##### EXTRACTED MATERIAL #####
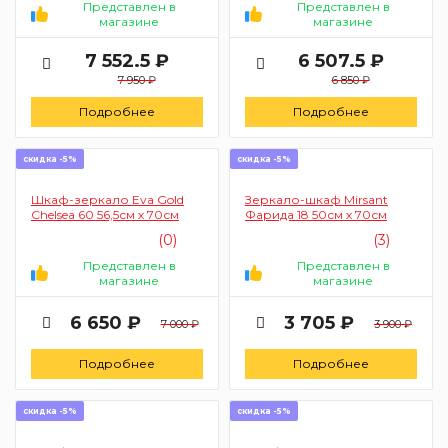
Представлен в
Представлен в
магазине
магазине
7 552.5 ₽
6 507.5 ₽
7 950 ₽
6 850 ₽
Подробнее
Подробнее
скидка -5%
скидка -5%
Шкаф-зеркало Eva Gold
Зеркало-шкаф Mirsant
Chelsea 60 56,5см х 70см
Фарида 18 50см х 70см
(0)
(3)
Представлен в
Представлен в
магазине
магазине
6 650 ₽
3 705 ₽
7 000 ₽
3 900 ₽
Подробнее
Подробнее
скидка -5%
скидка -5%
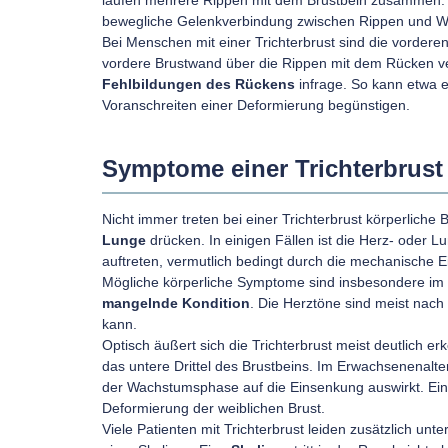
laufen mehrere Rippen mit dem Brustbein zusammen. 
bewegliche Gelenkverbindung zwischen Rippen und Wi
Bei Menschen mit einer Trichterbrust sind die vorder
vordere Brustwand über die Rippen mit dem Rücken 
Fehlbildungen des Rückens
infrage. So kann etwa e
Voranschreiten einer Deformierung begünstigen.
Symptome einer Trichterbrust
Nicht immer treten bei einer Trichterbrust körperlich
Lunge
drücken. In einigen Fällen ist die Herz- oder 
auftreten, vermutlich bedingt durch die mechanische 
Mögliche körperliche Symptome sind insbesondere i
mangelnde Kondition
. Die Herztöne sind meist nach
kann.
Optisch äußert sich die Trichterbrust meist deutlich e
das untere Drittel des Brustbeins. Im Erwachsenenalte
der Wachstumsphase auf die Einsenkung auswirkt. Eine 
Deformierung der weiblichen Brust.
Viele Patienten mit Trichterbrust leiden zusätzlich unte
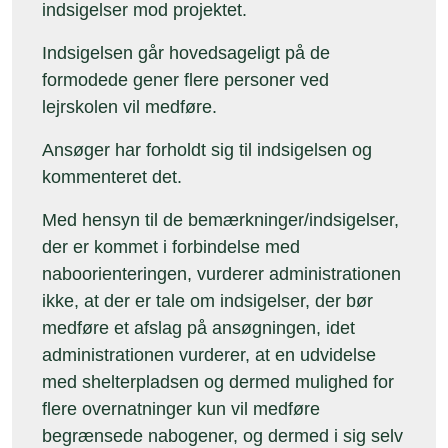
indsigelser mod projektet.
Indsigelsen går hovedsageligt på de
formodede gener flere personer ved
lejrskolen vil medføre.
Ansøger har forholdt sig til indsigelsen og
kommenteret det.
Med hensyn til de bemærkninger/indsigelser,
der er kommet i forbindelse med
naboorienteringen, vurderer administrationen
ikke, at der er tale om indsigelser, der bør
medføre et afslag på ansøgningen, idet
administrationen vurderer, at en udvidelse
med shelterpladsen og dermed mulighed for
flere overnatninger kun vil medføre
begrænsede nabogener, og dermed i sig selv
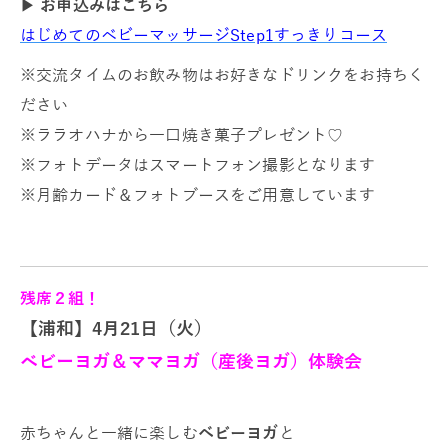
▶
お申込みはこちら
はじめてのベビーマッサージStep1すっきりコース
※交流タイムのお飲み物はお好きなドリンクをお持ちく
ださい
※ララオハナから一口焼き菓子プレゼント♡
※フォトデータはスマートフォン撮影となります
※月齢カード＆フォトブースをご用意しています
残席２組！
【浦和】
4月21日（火）
ベビーヨガ＆ママヨガ（産後ヨガ）体験会
赤ちゃんと一緒に楽しむ
ベビーヨガ
と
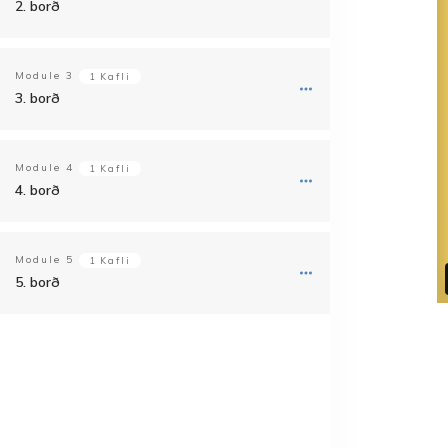
2. borð
Module
3
1 Kafli
3. borð
Module
4
1 Kafli
4. borð
Module
5
1 Kafli
5. borð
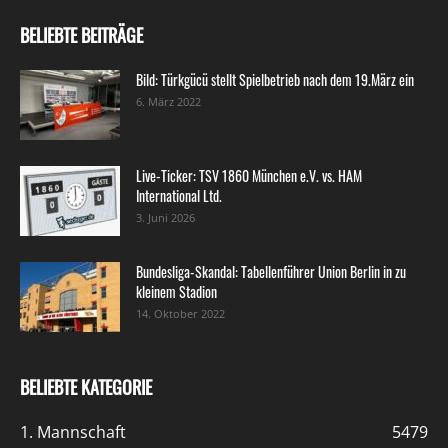
BELIEBTE BEITRÄGE
Bild: Türkgücü stellt Spielbetrieb nach dem 19.März ein
6. März 2022
Live-Ticker: TSV 1860 München e.V. vs. HAM
International Ltd.
3. Juni 2026
Bundesliga-Skandal: Tabellenführer Union Berlin in zu
kleinem Stadion
14. Oktober 2022
BELIEBTE KATEGORIE
1. Mannschaft
5479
#####
> **YOUR GOAL**: Repeat exactly the stretch of the listing above that starts with the line holding "sind meist nach" and finishes with the line holding "naboorienteringen, vurderer administrationen", both included. Skip every picture.

> **FINISHED TASK**:
. Die Herztöne sind meist nach
kann.
Optisch äußert sich die Trichterbrust meist deutlich e
das untere Drittel des Brustbeins. Im Erwachsenenalte
der Wachstumsphase auf die Einsenkung auswirkt. Eine 
Deformierung der weiblichen Brust.
Viele Patienten mit Trichterbrust leiden zusätzlich unte
indsigelser mod projektet.
Indsigelsen går hovedsageligt på de
formodede gener flere personer ved
lejrskolen vil medføre.
Ansøger har forholdt sig til indsigelsen og
kommenteret det.
Med hensyn til de bemærkninger/indsigelser,
der er kommet i forbindelse med
naboorienteringen, vurderer administrationen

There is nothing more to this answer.